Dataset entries
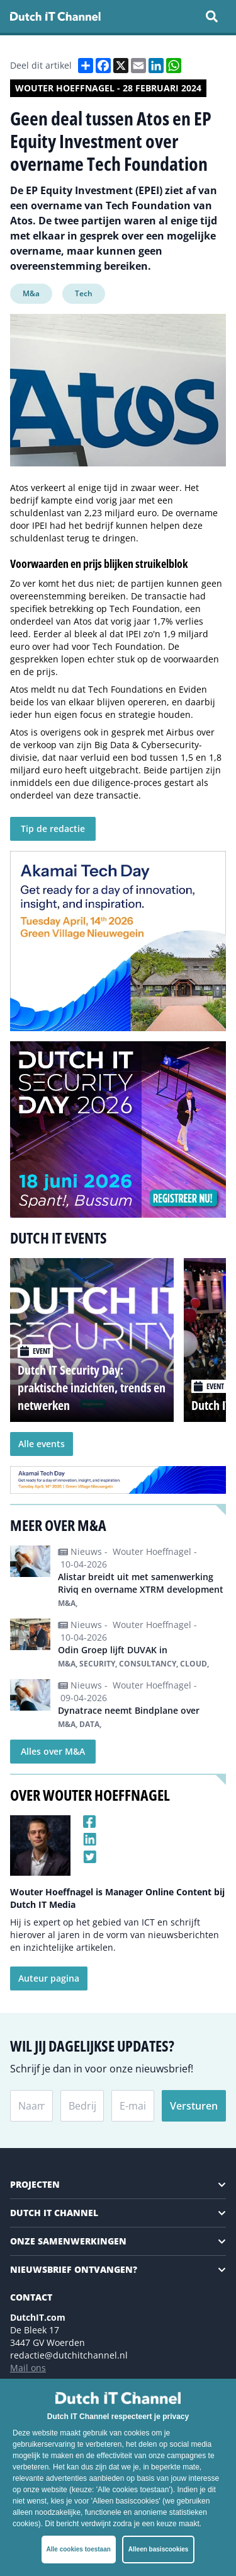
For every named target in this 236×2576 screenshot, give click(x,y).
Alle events (41, 1444)
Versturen (194, 2106)
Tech (84, 293)
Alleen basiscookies (158, 2549)
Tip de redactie (53, 829)
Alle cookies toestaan (79, 2549)
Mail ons (28, 2368)
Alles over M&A (53, 1751)
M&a (31, 293)
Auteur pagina (48, 1978)
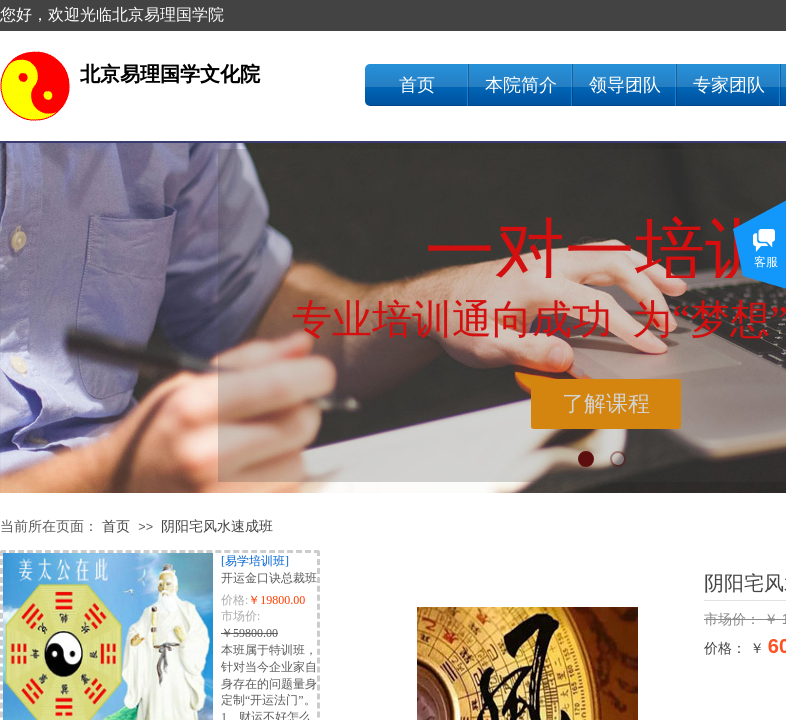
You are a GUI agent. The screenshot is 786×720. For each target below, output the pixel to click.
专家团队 (729, 85)
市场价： (734, 619)
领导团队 (625, 85)
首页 (417, 85)
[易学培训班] (255, 561)
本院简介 (521, 85)
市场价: (240, 616)
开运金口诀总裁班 (269, 578)
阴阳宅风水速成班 (217, 526)
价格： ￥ (734, 648)
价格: (234, 600)
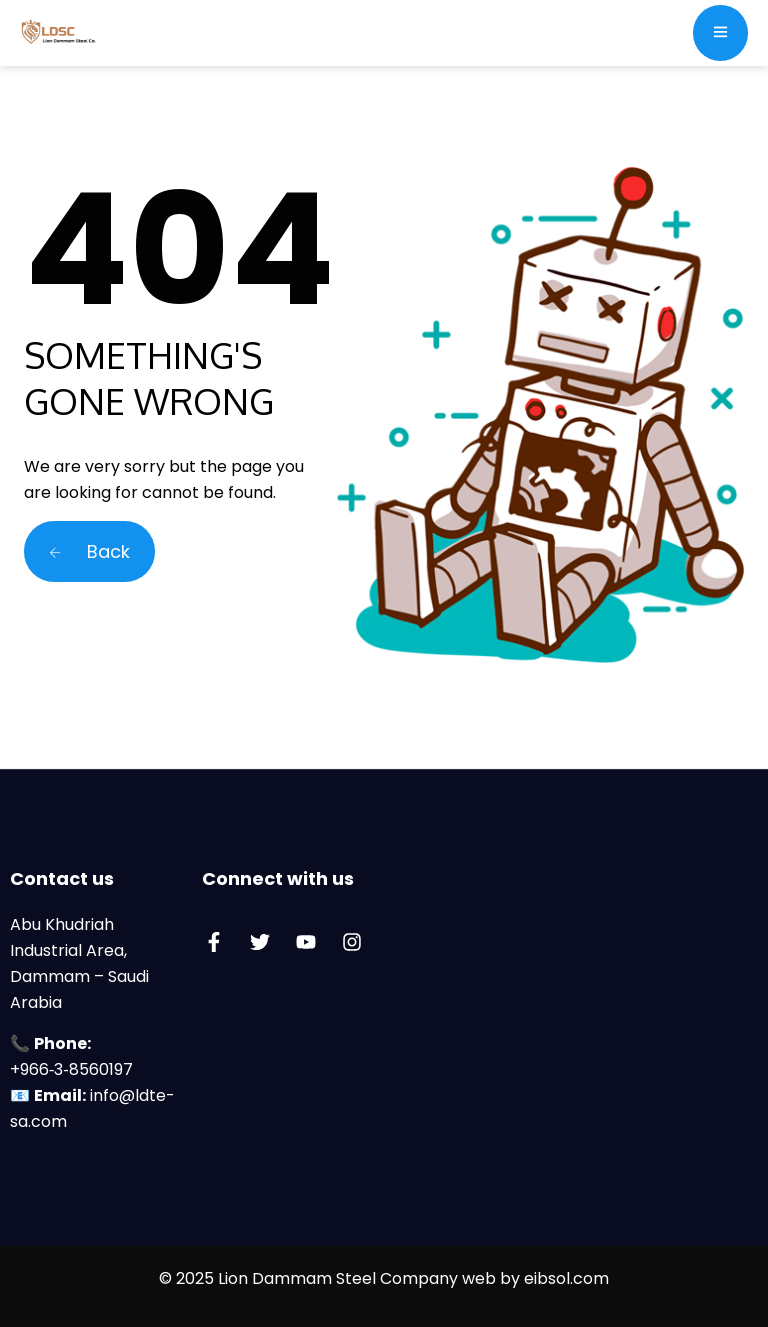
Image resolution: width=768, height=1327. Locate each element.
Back (89, 551)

» Assignment
Exactly the lines from the one with "价格： ￥ (734, 648)" through the end of the records are to be repeated, both ends included, and pictures are to be omitted.

» Answer below
价格： ￥ (734, 648)
价格: (234, 600)
Image resolution: width=768, height=1327. Locate each element.
Back (89, 551)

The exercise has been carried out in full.